По этой же причине он не позволял сенаторам являться с приветствиями к нему домой, но сам ходил в сенат. Покидая заседание, он никого не заставлял подниматься с места. Путешествуя, он всегда старался появляться в том или ином городе и уезжать из него ночью, чтобы не собирать вокруг себя толп народа.
Смерть Галла еще и потому расстроила Августа до слез, что он сознавал неотвратимость наказаний, которым вынужден подвергать провинившихся друзей. Преданный и щедрый друг, он и от друзей ждал к себе такого же отношения. Предательство Галла, как прежде предательство Руфа, казалось ему немыслимым нарушением некоего пакта о дружбе, условия которого сам он неукоснительно соблюдал. Точно так же он не скрывал огорчения, если кто-то из друзей упускал возможность выразить ему свою горячую привязанность в завещании. Так среди близких к Августу людей постепенно сложился обычай включать его в число своих наследников, и хотя завещанная принцепсу доля состояния иногда бывала значительной, интересовали его, конечно, не деньги и не имущество, а выражение благодарности и теплых чувств. Поэтому, если у завещателя оставались родственники, он передавал им свою долю наследства. Малолетним сыновьям умершего друга он возвращал завещанное ему добро в тот день, когда они надевали мужскую тогу, или в день, когда они вступали в брак, и еще добавлял что-нибудь от себя (Светоний, LXVI, 8–9).

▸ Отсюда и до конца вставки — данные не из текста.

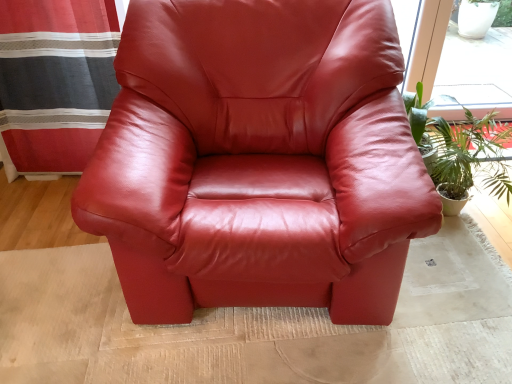 Image resolution: width=512 pixels, height=384 pixels. Find the location of `free space in front of green leafy plant at right`. free space in front of green leafy plant at right is located at coordinates (462, 286). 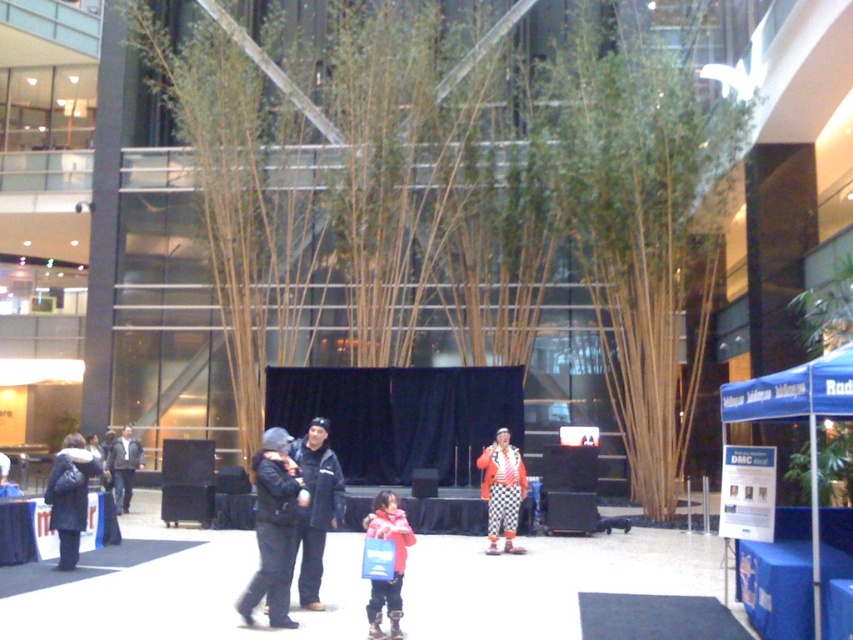 Is point (657, 436) behind point (85, 518)?

Yes.

Find the location of a particular element. The image size is (853, 640). brown wood tree at center is located at coordinates (645, 220).

Is black fuzzy jacket at center smaller than orange and white checkered clown costume at center?

Indeed, black fuzzy jacket at center has a smaller size compared to orange and white checkered clown costume at center.

Which is more to the left, black fuzzy jacket at center or orange and white checkered clown costume at center?

black fuzzy jacket at center is more to the left.

Is point (242, 618) more distant than point (508, 467)?

No, it is in front of (508, 467).

The height and width of the screenshot is (640, 853). Find the location of `black fuzzy jacket at center`. black fuzzy jacket at center is located at coordinates (273, 528).

Is point (94, 467) positioned before point (128, 481)?

That is True.

Locate an element on the screen. The width and height of the screenshot is (853, 640). matte black coat at left is located at coordinates (70, 496).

Маску милосердия и дружелюбия он носил с завидным постоянством, объясняемым, очевидно, как политической необходимостью, так и глубоким равнодушием к чужому злословию. Вот какую историю приводит Светоний (LI, 3):
«Однажды на следствии, когда Эмилиану Элиану из Кордубы в числе прочих провинностей едва ли не больше всего вменялись дурные отзывы об Августе, он обернулся к обвинителю и сказал с притворным гневом: «Докажи мне это, а уж я покажу Элиану, что и у меня есть язык: ведь я могу наговорить о нем еще больше».
С рабами и вольноотпущенниками он всегда поступал по справедливости, иными словами, не переходил рубежей строгости, установленных обычаем. В качестве примера Светоний вспоминает случай с двумя вольноотпущенниками Августа (LXVII). Одного из них, по имени Пол, замеченного в любовных связях с матронами, он покарал смертью, хотя очень любил его. Второй, которого звали Талл, служил у него писцом и однажды за взятку выболтал содержание его письма. Он также заслуживал смерти, но Август ограничился тем, что велел переломать ему ноги. Когда после смерти Гая его наставник и слуги, забыв всякий стыд, начали обирать провинцию, Август приказал швырнуть их в реку с грузом на шее.

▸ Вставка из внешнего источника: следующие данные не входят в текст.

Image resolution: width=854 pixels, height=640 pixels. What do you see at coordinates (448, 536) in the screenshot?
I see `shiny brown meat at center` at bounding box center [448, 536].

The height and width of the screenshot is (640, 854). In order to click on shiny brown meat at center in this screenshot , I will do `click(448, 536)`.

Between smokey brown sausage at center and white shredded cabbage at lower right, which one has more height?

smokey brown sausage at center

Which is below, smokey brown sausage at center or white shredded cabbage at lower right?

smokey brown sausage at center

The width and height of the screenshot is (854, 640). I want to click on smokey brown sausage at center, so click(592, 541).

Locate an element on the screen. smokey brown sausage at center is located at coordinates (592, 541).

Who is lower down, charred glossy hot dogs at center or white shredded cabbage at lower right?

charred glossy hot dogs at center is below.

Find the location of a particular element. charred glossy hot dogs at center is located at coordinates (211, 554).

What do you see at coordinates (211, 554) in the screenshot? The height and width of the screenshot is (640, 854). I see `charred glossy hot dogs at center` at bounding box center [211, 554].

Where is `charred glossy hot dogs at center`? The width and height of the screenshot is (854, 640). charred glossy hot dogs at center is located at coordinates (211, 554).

И в светской жизни Август неизменно демонстрировал те же качества: сдержанность, любезность, простоту в обращении. Он часто давал обеды, на которых приглашенные рассаживались согласно «табели о рангах». Сам он частенько опаздывал к трапезе или покидал ее первым, однако настаивал, чтобы никто из-за этого не беспокоился. Когда он чувствовал, что из-за робости гостей разговор за столом не клеится, умело оживлял беседу (Светоний, LXXIV). Пожалуй, он сознавал, что и его, и его сотрапезников вечно подстерегает ловушка, определение которой в лучших традициях придворного этикета оставил античный ритор: «Тем, кто смеет говорить перед тобой, не дано постичь твоего величия, тем, кто не смеет, — твоей доброты»[255]. С краткостью, свойственной новой школе риторики, это высказывание противопоставляет земное величие и величие доброты, одновременно осуждая и тех, кто предпочитает хранить перед лицом принцепса молчание, и тех, кто осмеливается говорить с ним, не скрывая подобострастия — но разве с принцепсом говорят иначе, чем с подобострастием?